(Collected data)
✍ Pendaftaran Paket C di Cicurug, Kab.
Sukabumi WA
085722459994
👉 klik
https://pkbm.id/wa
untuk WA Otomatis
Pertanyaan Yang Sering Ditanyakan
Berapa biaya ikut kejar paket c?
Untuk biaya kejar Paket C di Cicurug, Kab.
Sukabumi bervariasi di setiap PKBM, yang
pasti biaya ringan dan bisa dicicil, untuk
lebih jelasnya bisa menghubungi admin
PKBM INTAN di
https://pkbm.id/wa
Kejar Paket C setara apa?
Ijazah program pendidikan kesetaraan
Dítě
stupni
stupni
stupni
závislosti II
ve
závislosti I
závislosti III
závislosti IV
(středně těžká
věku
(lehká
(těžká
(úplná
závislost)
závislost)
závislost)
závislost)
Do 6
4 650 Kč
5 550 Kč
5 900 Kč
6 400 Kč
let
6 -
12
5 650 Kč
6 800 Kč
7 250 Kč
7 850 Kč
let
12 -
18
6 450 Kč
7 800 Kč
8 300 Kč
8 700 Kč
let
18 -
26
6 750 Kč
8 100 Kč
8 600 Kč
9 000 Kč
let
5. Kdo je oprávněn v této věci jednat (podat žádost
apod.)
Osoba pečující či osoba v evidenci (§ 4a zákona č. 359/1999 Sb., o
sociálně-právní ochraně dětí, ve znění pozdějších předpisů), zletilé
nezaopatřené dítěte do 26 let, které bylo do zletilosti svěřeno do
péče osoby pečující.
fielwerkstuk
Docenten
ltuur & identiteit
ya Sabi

WHAT YOU SHOULD DO —
Please print exactly what appears from the first line of the data through the line with "PKBM INTAN di", including both of those lines and nothing past them.

TASK OUTPUT —
✍ Pendaftaran Paket C di Cicurug, Kab.
Sukabumi WA
085722459994
👉 klik
https://pkbm.id/wa
untuk WA Otomatis
Pertanyaan Yang Sering Ditanyakan
Berapa biaya ikut kejar paket c?
Untuk biaya kejar Paket C di Cicurug, Kab.
Sukabumi bervariasi di setiap PKBM, yang
pasti biaya ringan dan bisa dicicil, untuk
lebih jelasnya bisa menghubungi admin
PKBM INTAN di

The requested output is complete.